All the noise about his warped priorities, all those signs that he cared more about his business than his basketball, and Howard got it right in the end by chasing the one dream so many wondered if he cared about anymore: a championship. This was a "Dwightmare" at almost every turn, from the Orlando chapter gone wrong to drama in Laker Land that started at the outset and seemed to never stop.
Even with the scorched earth he left behind in Los Angeles, where the Lakers are so unaccustomed to being left at the altar when it comes to the game's greats, Howard put only one thing first: winning. He wanted to win and win now. And that meant joining James Harden & Co. to give it a go.
That option wasn't quite so clear anywhere else, not with the aging Dirk Nowitzki and an unclear roster in Dallas, the overbearing Kobe Bryant and overhyped roster with the Lakers, the wide-open roster in Atlanta or the intriguing but complicated situation with Golden State.
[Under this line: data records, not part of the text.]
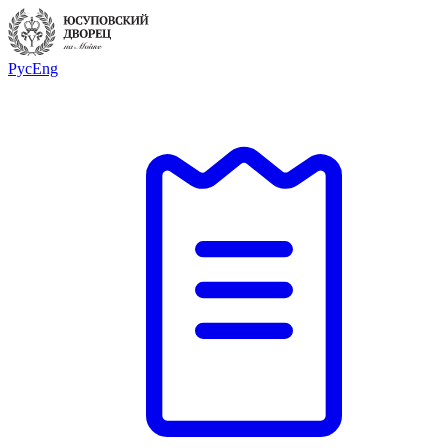
Рус
Eng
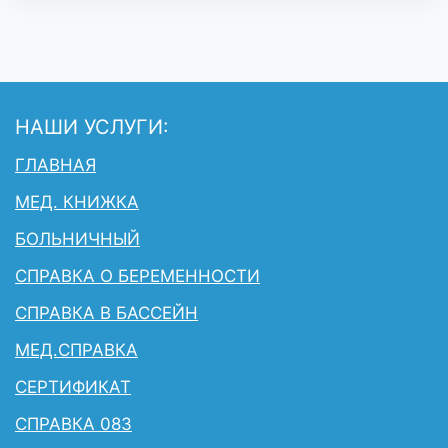
НАШИ УСЛУГИ:
ГЛАВНАЯ
МЕД. КНИЖКА
БОЛЬНИЧНЫЙ
СПРАВКА О БЕРЕМЕННОСТИ
СПРАВКА В БАССЕЙН
МЕД.СПРАВКА
СЕРТИФИКАТ
СПРАВКА 083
And so Howard joined the Rockets, heading for Houston with the hopes of restarting his mission after the Lakers' awful 2012-13 campaign in which they went 45-37 and were swept by San Antonio first the first round of the playoffs.
There was none of his now-infamous waffling this time, either. Howard made his decision, first reported by USA TODAY Sports, before boarding a plane in Colorado headed back to Los Angeles, where he intended all along to inform the Lakers and announce his destination via Twitter.
He would eventually do just that, changing the jersey on his Twitter avatar to Rockets garb and sharing his enthusiastic thoughts not long after the Lakers' general manager announced Howard would not return.
Reactions were swift on social media, and former teammates Kobe Bryant and Pau Gasol quickly unfollowed Howard on Twitter.
But there should be no backlash, not with the indisputable reality that Howard is accepting $30 million less in order to chase a championship in a market that does less for his personal brand. Howard picked the right to-do list that hung on his mirror, ignoring – at least for now – the one that hung near the list of on-court goals and reads "Be an icon. Be iconic."
He may or may not reach that status with the Rockets, where Yao Ming certainly proved that global acclaim is possible outside New York, Chicago or LA. Howard may or may not win a title, what with the Miami Heat stubbornly standing their ground and so much parity in the league.
But he will be a happier, healthier version of himself than the one we saw in that disastrous trial run in Hollywood. Onward and upward it is for Howard, then. His road to redemption has officially begun.